Am BIC beteiligt sind neben der TTR GmbH, der ESA und dem DLR u.a. Bosch und Airbus Defence & Space. Das DLR ist eine der tragenden Säulen der deutschen Rüstungsforschung und betreibt gemeinsam mit Airbus Defence & Space die Aufklärungs- und Kommunikationssatelliten der Bundeswehr. Airbus Defence & Space stellt außerdem u.a. in Afghanistan und Mali die Heron-1 Drohnen für die Bundeswehr zur Verfügung und wird zukünftig auch die erste bewaffnungsfähigen Drohnen der Bundeswehr – fünf unbemannte Flugzeuge vom Typ Heron-TP – von Israel aus für Einsätze der Bundeswehr bereitstellen. Gerade für die rasant zunehmende Zahl von Drohnen ist Forschung zu Künstlicher Intelligenz und maschinellem Sehen, wie sie im Cyber Valley den Schwerpunkt bilden soll, von zentraler Bedeutung. Das Cyber Valley wird also auch in militärischer Hinsicht ermöglichen, dass neue Forschungsergebnisse rasch in die Praxis umgesetzt werden. Gründer*innen, die Starthilfe und Räume im TTR erhalten wollen, kommen quasi automatisch mit Airbus Defence & Space bzw. dem DLR und damit den wichtigsten deutschen Betreibern militärischer Luft- und Raumfahrt in Kontakt.
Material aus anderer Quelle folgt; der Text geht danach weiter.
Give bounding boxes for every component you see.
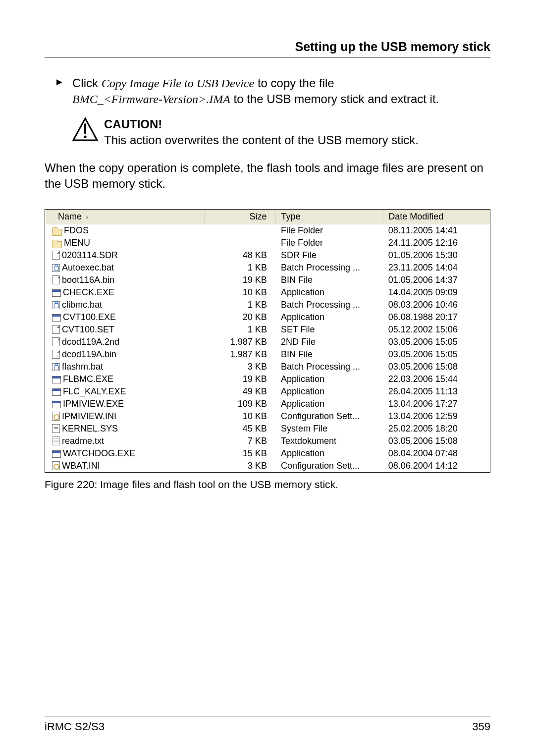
table-row[interactable]: readme.txt7 KBTextdokument03.05.2006 15:… — [45, 435, 490, 447]
file-icon — [52, 325, 60, 334]
file-date-cell: 25.02.2005 18:20 — [383, 423, 490, 435]
file-name-text: FDOS — [64, 225, 89, 235]
exe-icon — [52, 401, 61, 408]
file-name-text: CVT100.SET — [62, 324, 114, 334]
exe-icon — [52, 289, 61, 297]
file-type-cell: Application — [276, 286, 383, 299]
table-row[interactable]: IPMIVIEW.EXE109 KBApplication13.04.2006 … — [45, 398, 490, 410]
bullet-triangle-icon: ► — [54, 75, 64, 89]
file-list-screenshot: Name▲ Size Type Date Modified FDOSFile F… — [45, 209, 490, 473]
table-row[interactable]: CVT100.EXE20 KBApplication06.08.1988 20:… — [45, 311, 490, 324]
table-row[interactable]: KERNEL.SYS45 KBSystem File25.02.2005 18:… — [45, 423, 490, 435]
column-header-date[interactable]: Date Modified — [383, 210, 490, 224]
file-name-cell[interactable]: CVT100.EXE — [45, 311, 205, 324]
file-size-cell: 48 KB — [205, 249, 276, 262]
file-name-text: boot116A.bin — [62, 275, 114, 285]
file-name-cell[interactable]: FLC_KALY.EXE — [45, 385, 205, 398]
file-date-cell: 03.05.2006 15:05 — [383, 348, 490, 361]
exe-icon — [52, 314, 61, 322]
file-size-cell: 1 KB — [205, 262, 276, 274]
file-type-cell: SET File — [276, 324, 383, 336]
svg-point-2 — [84, 135, 86, 138]
file-size-cell — [205, 224, 276, 237]
file-name-text: flashm.bat — [62, 362, 103, 372]
file-date-cell: 08.11.2005 14:41 — [383, 224, 490, 237]
table-row[interactable]: CVT100.SET1 KBSET File05.12.2002 15:06 — [45, 324, 490, 336]
instruction-action: Copy Image File to USB Device — [102, 77, 255, 90]
file-name-cell[interactable]: flashm.bat — [45, 361, 205, 373]
file-type-cell: Application — [276, 398, 383, 410]
file-date-cell: 03.05.2006 15:08 — [383, 361, 490, 373]
sort-asc-icon: ▲ — [82, 214, 90, 219]
table-row[interactable]: WATCHDOG.EXE15 KBApplication08.04.2004 0… — [45, 447, 490, 460]
file-name-cell[interactable]: MENU — [45, 237, 205, 249]
file-type-cell: Configuration Sett... — [276, 460, 383, 472]
file-size-cell: 1 KB — [205, 324, 276, 336]
page-title: Setting up the USB memory stick — [45, 40, 490, 54]
table-row[interactable]: boot116A.bin19 KBBIN File01.05.2006 14:3… — [45, 274, 490, 286]
file-name-cell[interactable]: FLBMC.EXE — [45, 373, 205, 385]
column-header-type[interactable]: Type — [276, 210, 383, 224]
column-header-name[interactable]: Name▲ — [45, 210, 205, 224]
file-name-cell[interactable]: FDOS — [45, 224, 205, 237]
file-name-cell[interactable]: WATCHDOG.EXE — [45, 447, 205, 460]
table-row[interactable]: CHECK.EXE10 KBApplication14.04.2005 09:0… — [45, 286, 490, 299]
instruction-text-mid: to copy the file — [254, 76, 334, 90]
after-caution-text: When the copy operation is complete, the… — [45, 160, 490, 192]
file-name-cell[interactable]: clibmc.bat — [45, 299, 205, 311]
file-size-cell: 3 KB — [205, 361, 276, 373]
file-icon — [52, 350, 60, 359]
file-type-cell: Application — [276, 311, 383, 324]
file-size-cell: 49 KB — [205, 385, 276, 398]
file-name-text: CVT100.EXE — [63, 312, 116, 322]
folder-icon — [52, 241, 62, 248]
file-name-cell[interactable]: CVT100.SET — [45, 324, 205, 336]
file-name-cell[interactable]: readme.txt — [45, 435, 205, 447]
caution-text: CAUTION! This action overwrites the cont… — [104, 117, 419, 147]
file-date-cell: 01.05.2006 15:30 — [383, 249, 490, 262]
table-row[interactable]: clibmc.bat1 KBBatch Processing ...08.03.… — [45, 299, 490, 311]
file-name-cell[interactable]: Autoexec.bat — [45, 262, 205, 274]
file-name-cell[interactable]: WBAT.INI — [45, 460, 205, 472]
file-date-cell: 08.06.2004 14:12 — [383, 460, 490, 472]
file-name-cell[interactable]: CHECK.EXE — [45, 286, 205, 299]
column-header-size[interactable]: Size — [205, 210, 276, 224]
table-row[interactable]: IPMIVIEW.INI10 KBConfiguration Sett...13… — [45, 410, 490, 423]
file-name-cell[interactable]: boot116A.bin — [45, 274, 205, 286]
table-row[interactable]: Autoexec.bat1 KBBatch Processing ...23.1… — [45, 262, 490, 274]
table-row[interactable]: WBAT.INI3 KBConfiguration Sett...08.06.2… — [45, 460, 490, 472]
warning-triangle-icon — [72, 117, 98, 141]
txt-icon — [52, 436, 60, 445]
caution-block: CAUTION! This action overwrites the cont… — [72, 117, 490, 147]
file-type-cell: Batch Processing ... — [276, 361, 383, 373]
file-date-cell: 01.05.2006 14:37 — [383, 274, 490, 286]
file-type-cell: File Folder — [276, 237, 383, 249]
caution-title: CAUTION! — [104, 117, 419, 131]
instruction-paragraph: ► Click Copy Image File to USB Device to… — [45, 75, 490, 108]
table-row[interactable]: dcod119A.bin1.987 KBBIN File03.05.2006 1… — [45, 348, 490, 361]
table-row[interactable]: flashm.bat3 KBBatch Processing ...03.05.… — [45, 361, 490, 373]
file-name-cell[interactable]: dcod119A.bin — [45, 348, 205, 361]
file-date-cell: 23.11.2005 14:04 — [383, 262, 490, 274]
table-row[interactable]: FLC_KALY.EXE49 KBApplication26.04.2005 1… — [45, 385, 490, 398]
file-name-cell[interactable]: IPMIVIEW.INI — [45, 410, 205, 423]
instruction-file: BMC_<Firmware-Version>.IMA — [72, 93, 230, 106]
file-name-cell[interactable]: IPMIVIEW.EXE — [45, 398, 205, 410]
file-name-text: 0203114.SDR — [62, 250, 118, 260]
caution-body: This action overwrites the content of th… — [104, 133, 419, 147]
file-type-cell: File Folder — [276, 224, 383, 237]
file-name-cell[interactable]: dcod119A.2nd — [45, 336, 205, 348]
table-row[interactable]: FLBMC.EXE19 KBApplication22.03.2006 15:4… — [45, 373, 490, 385]
table-row[interactable]: dcod119A.2nd1.987 KB2ND File03.05.2006 1… — [45, 336, 490, 348]
table-row[interactable]: MENUFile Folder24.11.2005 12:16 — [45, 237, 490, 249]
table-row[interactable]: FDOSFile Folder08.11.2005 14:41 — [45, 224, 490, 237]
file-name-cell[interactable]: KERNEL.SYS — [45, 423, 205, 435]
file-name-cell[interactable]: 0203114.SDR — [45, 249, 205, 262]
file-date-cell: 05.12.2002 15:06 — [383, 324, 490, 336]
file-size-cell: 1.987 KB — [205, 348, 276, 361]
table-row[interactable]: 0203114.SDR48 KBSDR File01.05.2006 15:30 — [45, 249, 490, 262]
file-size-cell: 45 KB — [205, 423, 276, 435]
exe-icon — [52, 376, 61, 383]
exe-icon — [52, 388, 61, 396]
file-name-text: Autoexec.bat — [62, 263, 114, 272]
Deutsch-französische Rüstungs- und Forschungskooperation

Gemeinsam mit dem französischen Rüstungskonzern Dassault Aviation arbeitet Airbus aktuell an der Entwicklung einer „europäischen“ bewaffnungsfähigen Drohne „European MALE RPAS“.8 Das Projekt gilt damit neben der Fusion des deutschen Panzerbauers Krauss-Maffei Wegmann (KMW) und seines französischen Pendants Nexter als Beispiel einer politisch vorangetriebenen Zusammenführung der deutschen und französischen Rüstungsindustrie. Analog hierzu haben sich Angela Merkel und der französische Präsident Macron bereits im vergangenen Jahr auf eine enge Forschungskooperation auf dem Gebiet der Künstlichen Intelligenz geeinigt, die auch von der SPD unterstützt wird. Im Koalitionsvertrag vom März 2018 wurde festgehalten: „Deutschland und Frankreich müssen insbesondere auch Innovationsmotor sein und werden dies in Vorhaben wie der Erforschung von künstlicher Intelligenz unter Beweis stellen“. Hierzu wolle man „gemeinsam mit unseren französischen Partnern ein Zentrum für künstliche Intelligenz errichten“.9 Zumindest wenn es nach der Baden-Württembergischen Landesregierung geht, soll dieses Zentrum in Baden-Württemberg entstehen. Dies begründet Wissenschaftsministerin Theresia Bauer v.a. mit der Existenz des Cyber Valley: „Baden-Württemberg ist durch seine Forschungslandschaft ein idealer Ankerplatz für das neue Zentrum. Mit unserem Cyber Valley, das das Wissenschaftsministerium gemeinsam mit der Max-Planck-Gesellschaft, den Universitäten Stuttgart und Tübingen und führenden Wirtschaftsunternehmen gegründet hat, haben wir die Weichen bereits gestellt. Mit Erfolg: Der Raum Tübingen/Stuttgart ist der nachweislich stärkste Forschungsstandort in Sachen Künstliche Intelligenz bundesweit“.10

Neben dem Cyber Valley verwies Bauer darüber hinaus auf einen weiteren Forschungscluster in Karlsruhe: den „Digital Hub Karlsruhe – Artificial Intelligence“ der in unmittelbarer Nachbarschaft zum dortigen Fraunhofer Institut für Optronik, Systemtechnik und Bildauswertung (IOSB) aufgebaut wurde und insbesondere mit dieser Forschungseinrichtung für sich wirbt. Das Fraunhofer IOSB ging aus der Fusion einer anwendungsorientierten zivilen und einer eher auf Grundlagenforschung ausgerichteten militärischen Forschungseinrichtung hervor und forscht bis heute umfangreich für das Bundesverteidigungsministerium – u.a. zur automatisierten Bildauswertung von militärischen Drohnen.11 Zugleich bemüht sich das Institut jedoch stets auch um zivile Anwendungen seiner militärischen Technologie und stellt es jene Software zur „intelligenten Videoüberwachung“ zur Verfügung, die gegenwärtig in einem Pilotprojekt vor dem Mannheimer Bahnhof zur Anwendung kommt. Auch hier zeigt sich eine „rasche“ Umsetzung neuer Forschung in die Praxis.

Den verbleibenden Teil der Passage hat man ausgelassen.